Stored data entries

Start of Block

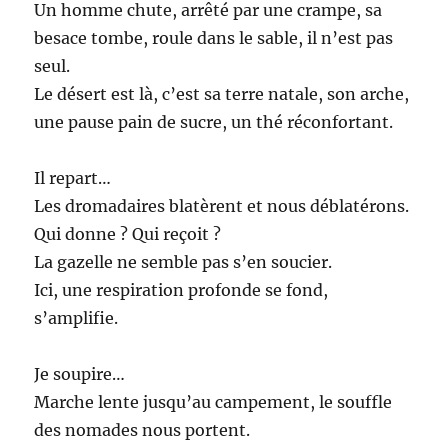
Un homme chute, arrêté par une crampe, sa
besace tombe, roule dans le sable, il n’est pas
seul.
Le désert est là, c’est sa terre natale, son arche,
une pause pain de sucre, un thé réconfortant.
Il repart…
Les dromadaires blatèrent et nous déblatérons.
Qui donne ? Qui reçoit ?
La gazelle ne semble pas s’en soucier.
Ici, une respiration profonde se fond,
s’amplifie.
Je soupire…
Marche lente jusqu’au campement, le souffle
des nomades nous portent.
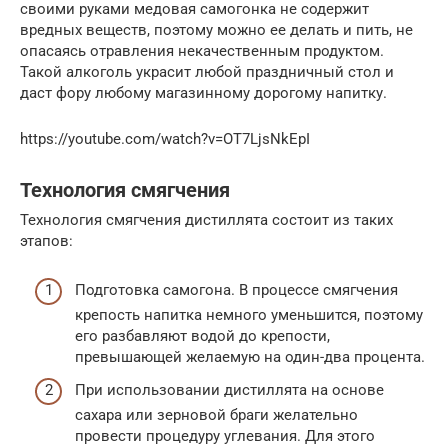
своими руками медовая самогонка не содержит
вредных веществ, поэтому можно ее делать и пить, не
опасаясь отравления некачественным продуктом.
Такой алкоголь украсит любой праздничный стол и
даст фору любому магазинному дорогому напитку.
https://youtube.com/watch?v=OT7LjsNkEpI
Технология смягчения
Технология смягчения дистиллята состоит из таких
этапов:
Подготовка самогона. В процессе смягчения
крепость напитка немного уменьшится, поэтому
его разбавляют водой до крепости,
превышающей желаемую на один-два процента.
При использовании дистиллята на основе
сахара или зерновой браги желательно
провести процедуру углевания. Для этого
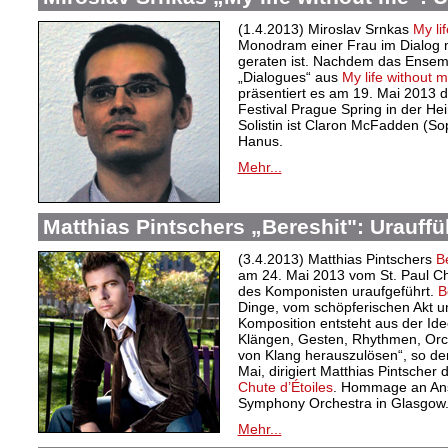
(1.4.2013) Miroslav Srnkas
My li
Monodram einer Frau im Dialog m
geraten ist. Nachdem das Ensem
„Dialogues“
aus
My life
without
m
präsentiert es am 19. Mai 2013 
Festival Prague Spring in der He
Solistin ist Claron McFadden (So
Hanus.
Mehr...
Matthias Pintschers „Bereshit": Urauffü
(3.4.2013) Matthias Pintschers
B
am 24. Mai 2013 vom St. Paul C
des Komponisten uraufgeführt.
B
Dinge, vom schöpferischen Akt un
Komposition entsteht aus der I
Klängen, Gesten, Rhythmen, Orc
von Klang herauszulösen“, so de
Mai, dirigiert Matthias Pintscher 
Chute d’Étoiles
. Hommage an Ans
Symphony Orchestra in Glasgow.
Mehr...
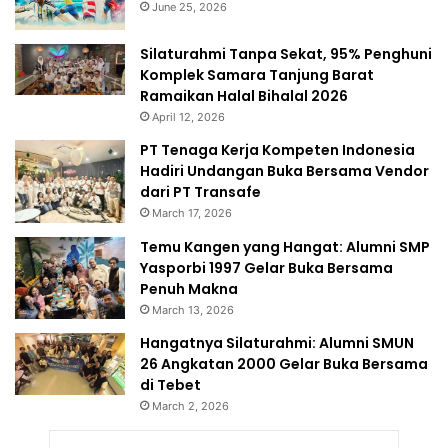
June 25, 2026
Silaturahmi Tanpa Sekat, 95% Penghuni
Komplek Samara Tanjung Barat
Ramaikan Halal Bihalal 2026
April 12, 2026
PT Tenaga Kerja Kompeten Indonesia
Hadiri Undangan Buka Bersama Vendor
dari PT Transafe
March 17, 2026
Temu Kangen yang Hangat: Alumni SMP
Yasporbi 1997 Gelar Buka Bersama
Penuh Makna
March 13, 2026
Hangatnya Silaturahmi: Alumni SMUN
26 Angkatan 2000 Gelar Buka Bersama
di Tebet
March 2, 2026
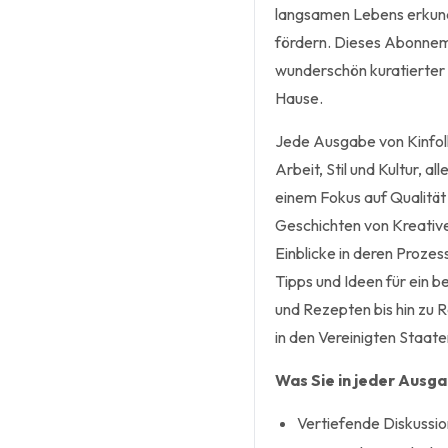
langsamen Lebens erkund
fördern. Dieses Abonnem
wunderschön kuratierter 
Hause.
Jede Ausgabe von Kinfolk
Arbeit, Stil und Kultur, a
einem Fokus auf Qualität s
Geschichten von Kreative
Einblicke in deren Prozes
Tipps und Ideen für ein b
und Rezepten bis hin zu 
in den Vereinigten Staat
Was Sie in jeder Ausg
Vertiefende Diskussio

End of Block

TRY IT
Note down each line above where the word "nous" occurs.

TASK SOLUTION
Les dromadaires blatèrent et nous déblatérons.
des nomades nous portent.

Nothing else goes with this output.